EV-derived proteins and lipids
Although traditional serum protein markers remain the primary minimally invasive approach for HCC screening, their clinical utility is limited, particularly for early-stage disease or for monitoring disease progression.106 Growing evidence indicates that EV-derived proteins and lipids play dual roles: they serve as essential structural and functional components for EV biogenesis and cargo transport, while simultaneously carrying substantial molecular information that reflects the physiological and pathological state of the originating cells.107–109 Compared with conventional serum protein markers, which are subject to dilution in blood and interference from complex protein interactions, EV-derived proteins and lipids are highly concentrated and can be enriched through EV purification procedures.108 Multiple studies have now established the diagnostic and prognostic utility of EV-derived proteins and lipids across various cancer types, including gastric cancer,110 HCC,111 pancreatic cancer,112 and colorectal cancer.113
Data-independent acquisition (DIA) is a robust and precise proteomic quantification technology based on mass spectrometry that can be used to provide highly reproducible measurements of complex protein samples.114 Recently, DIA was developed for protein biomarker discovery and validation through bottom-up proteomics.115 By performing DIA analysis, Zhao et al. clustered a spectral library containing 1,251 proteins from the serum EV-derived proteomic profiling of HCC patients and identified ten EV-derived protein panels as candidate biomarkers, such as hemopexin (HPX).111 HPX glycan has been verified as a promising marker for distinguishing HCC patients from negative controls, with a sensitivity and specificity of 79% and 93%, respectively.116 Chaperonin containing TCP1 subunit 8 (CCT8) is widely known to play an essential role in maintaining the correct folding of various oncoproteins and tumor suppressors. Studies have found that CCT8 is significantly overexpressed in HCC cells and blood samples. It correlates directly with the histological grade and malignancy of HCC.117,118 A study found that CCT8 attenuates the migration and invasion of HCC cells via glucose-regulated protein 94 (GRP94)/c-Jun/EMT signaling.119 Likewise, cofilin 1 (CFL1) is increased in human HCC, and its high expression is associated with a low overall survival rate and poor progression in patients with HCC.120 Both in vivo and in vitro experiments have revealed that silencing CFL1 remarkably suppresses the growth and metastasis of HCC cells.121 This evidence indicates that CCT8 and CFL1 may serve as potential targets for the diagnosis and treatment of HCC. Interestingly, a recent study reported that CCT8 and CFL1 proteins in EVs isolated from HCC cells and serum had higher expression levels than in controls, and ROC analysis of the validation cohort showed that the AUC of serum EV-derived CCT8 protein (cutoff > 31 ng/mL) and CFL1 protein (cutoff > 1,040 pg/mL) were 0.698 and 0.677, respectively, to detect HCC, while the AUC of serum AFP (cutoff > 20 ng/mL) was 0.628.122 However, the combination with AFP had the highest diagnostic performance, with an AUC of 0.838.122 Hence, EV-derived CCT8 and CFL1 proteins represent promising novel biomarkers for HCC screening (Table 4).95,97,99,104,105,122 Further research involving evaluation of their diagnostic efficiency in free serum will contribute to the selection of a better strategy.
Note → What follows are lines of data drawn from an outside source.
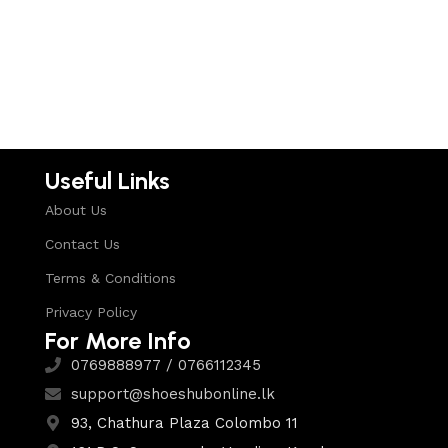
Select options
Useful Links
About Us
Contact Us
Terms & Conditions
Privacy Policy
For More Info
0769888977 / 0766112345
support@shoeshubonline.lk
93, Chathura Plaza Colombo 11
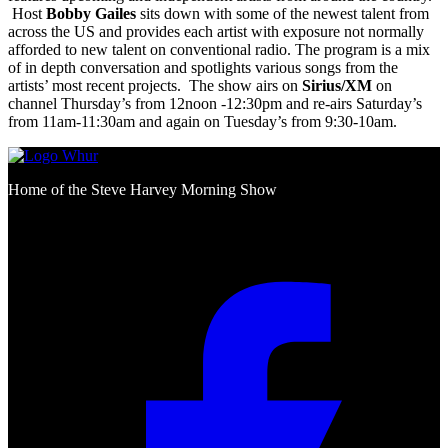
Host
Bobby Gailes
sits down with some of the newest talent from
across the US and provides each artist with exposure not normally
afforded to new talent on conventional radio. The program is a mix
of in depth conversation and spotlights various songs from the
artists’ most recent projects. The show airs on
Sirius/XM
on
channel Thursday’s from 12noon -12:30pm and re-airs Saturday’s
from 11am-11:30am and again on Tuesday’s from 9:30-10am.
Home of the Steve Harvey Morning Show
Social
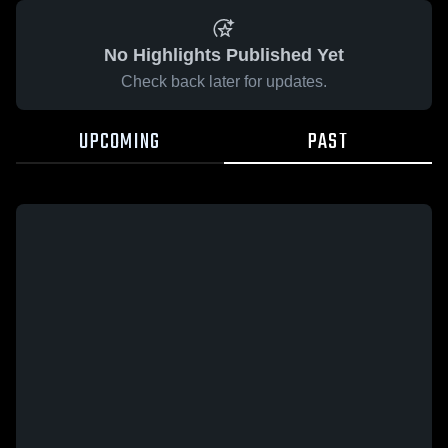
No Highlights Published Yet
Check back later for updates.
UPCOMING
PAST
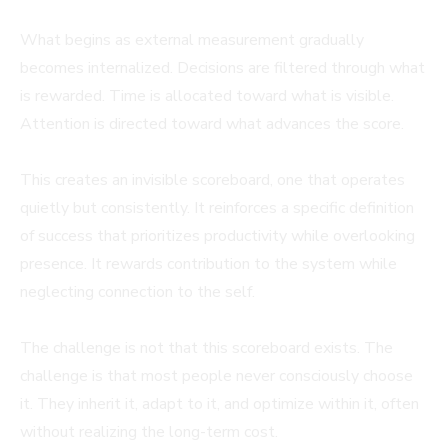
What begins as external measurement gradually
becomes internalized. Decisions are filtered through what
is rewarded. Time is allocated toward what is visible.
Attention is directed toward what advances the score.
This creates an invisible scoreboard, one that operates
quietly but consistently. It reinforces a specific definition
of success that prioritizes productivity while overlooking
presence. It rewards contribution to the system while
neglecting connection to the self.
The challenge is not that this scoreboard exists. The
challenge is that most people never consciously choose
it. They inherit it, adapt to it, and optimize within it, often
without realizing the long-term cost.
Table 4The diagnostic efficacy of EV-derived mRNAs and proteins for HCC patients
| Author | Country | Year | Sample size | Categories | Diagnostic efficacy | Reference controls |
|---|
| Cui et al.95 | China | 2020 | 100 NC
112 HCC | LDHC | 0.945 | GAPDH |
| Sasaki et al.97 | Japan | 2019 | 30 NC
17 CLD
20 HCC | HEPCIDIN | 0.60 | NA |
| Xu et al.99 | China | 2017 | 68 NC
135 CLD
88 HCC | hnRNPH1
AFP
Combination | 0.865
0.785
0.891 | GAPDH |
| Zhu et al.104 | China | 2021 | 202 NC
243 HCC | MYL6B+THOC2 | 0.907 | NA |
| Sun et al.105 | China | 2020 | 23 NC
51 CLD
46 HCC | AFP/GPC3/ALB/APOH
/FABP1/FGB/FGG/AHSG
/RBP4/TF
AFP | 0.93
0.65 | NA |
| Cho et al.122 | Korea | 2021 | 34 NC
58 CLD
132 HCC | CCT8
CFL1
AFP
Combination
AFP+CCT8
AFP+CFL1
CCT8+CFL1 | 0.698
0.677
0.628
0.838
0.728
0.773
0.829 | HMBS |
EVs are rich in lipids, which not only protect their contents from degradation but also play a crucial role in the entire process of EV formation, including the creation of multivesicular bodies, endosomal sorting, secretion, and interactions with target cells.123 The types and distribution of lipids in EV membranes vary depending on cell type. Additionally, studies have shown that different biological states of cells, including cancerous conditions, can significantly influence the composition and quantity of lipids in EVs.124 Therefore, EV-derived lipids carry valuable information about the physiological state of the cells that produce them, making them potential biomarkers.109 For instance, a recent study using ultra-high-resolution mass spectrometry identified 2,864 distinct EV-derived lipids across 52 classes that were differentially expressed in HCC patients compared with non-HCC patients.107 Certain lipid species, such as dilysocardiolipins, lysophosphatidylserines, cardiolipins, and sphingosines, show specific expression levels in early-stage HCC, indicating their diagnostic potential.109 However, it is important to note that EV lipidomics is a relatively new area of research, and a limited number of studies have explored it. According to statistical data, the majority of current research on EV biology (over 95%) has focused on genomics and proteomics.123 Nevertheless, advancements in technologies for isolating, purifying, and quantifying EVs have led to growing interest in the biological functions of EV-derived lipids. EV-derived lipids are being explored as new therapeutic and diagnostic markers for cancer.124 Currently, there are limited reports on the detection capabilities of EV-derived lipids in HCC patients, but substantial clinical data are being gathered to identify potential EV-derived lipid biomarkers that could enhance the positive detection rate in HCC patients.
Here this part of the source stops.